Most colorectal cancers begin as polyps and as they grow, they often bleed which can cause blood in your stool. Abdominal or rectal pain, changes in stool size, constipation or diarrhea are also symptoms of colorectal cancer. Low red blood cell counts or anemia is another sign of the disease.

Let’s talk screening

The Centers for Disease Control and Prevention says one in three adults age 50 to 75 years old have not been tested for colorectal cancer. “It’s really a preventable cancer,” says Kiran Khosa, M.D., gastroenterologist with Digestive Disorders Consultants According to Dr. Khosa, people put off colorectal screening because they have no insurance or are underinsured, it requires a day off of work or they don’t want to go through the colon cleansing process.

Physicians recommend colorectal screening starting at age 50. But a father, mother, brother or sister with colon cancer means you should have a screening sooner. Other alternatives to a colonoscopy include:

  • Yearly fecal occult blood tests for people at average risk of developing the disease.
  • CT scan to view your colon.
  • Cologuard, a new test that looks for blood and cancer-related DNA in the stool.
  • Sigmoidoscopy to exam your lower colon. The procedure requires colon cleansing, but omits the sedation.

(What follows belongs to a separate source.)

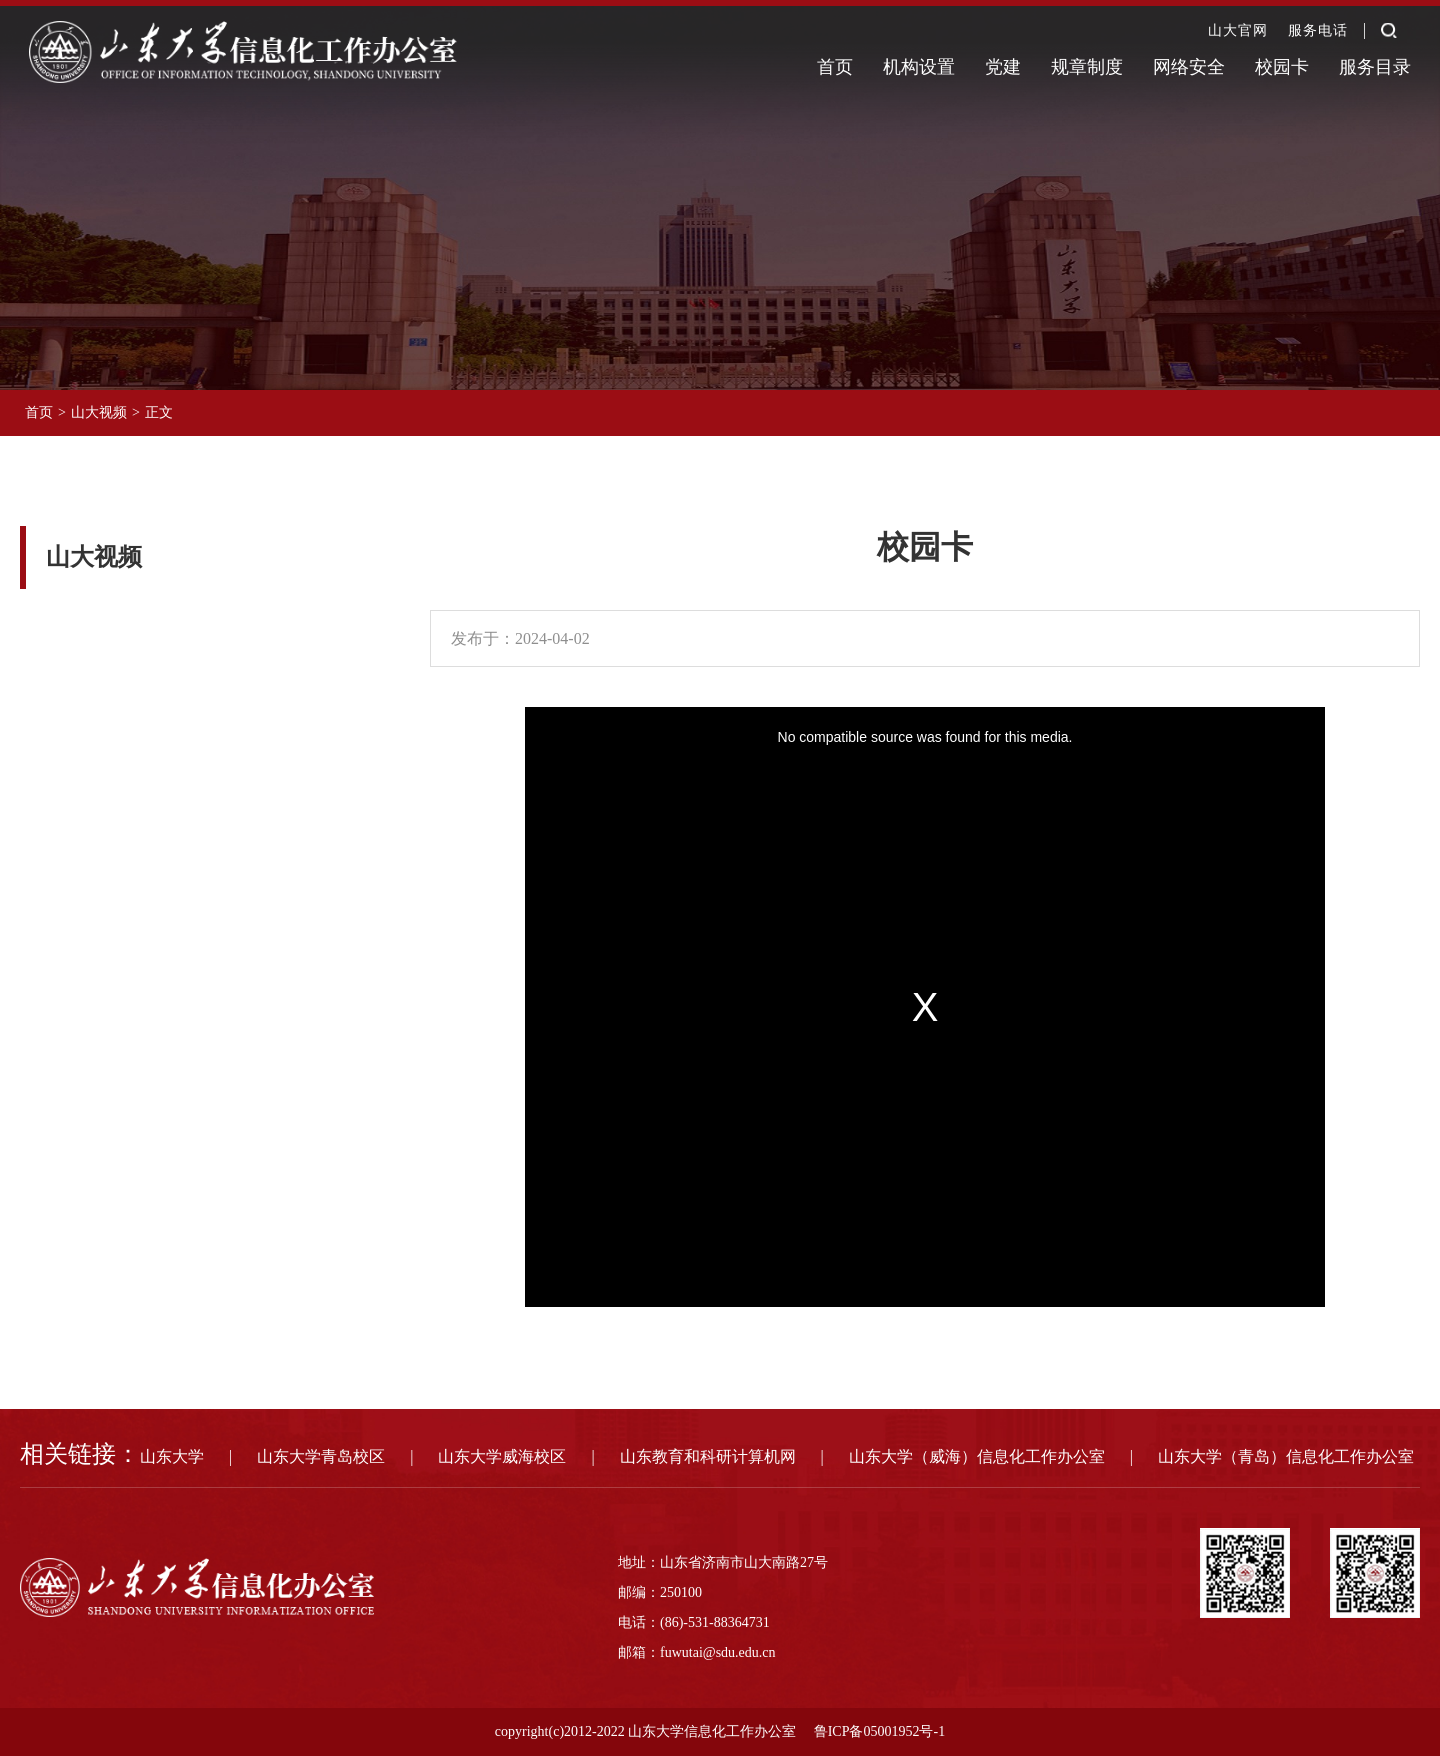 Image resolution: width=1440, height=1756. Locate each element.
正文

“The colonoscopy is the gold standard for diagnosing and treating colon cancer,” says Dr. Khosa. “It’s really a two for one.” The procedure requires a laxative prep the day before and light sedation during the examination. The physician views the entire colon using a flexible tube and tiny camera and removes any precancerous polyps before they turn into cancer. A colonoscopy is painless and typically takes 30 to 60 minutes.

March is colorectal cancer month. If you’re 50 or older, talk to your primary care physician about colorectal screening that’s right for you. “We know that seat belts save lives,” says Dr. Khosa. “Well, colorectal screening saves lives too.”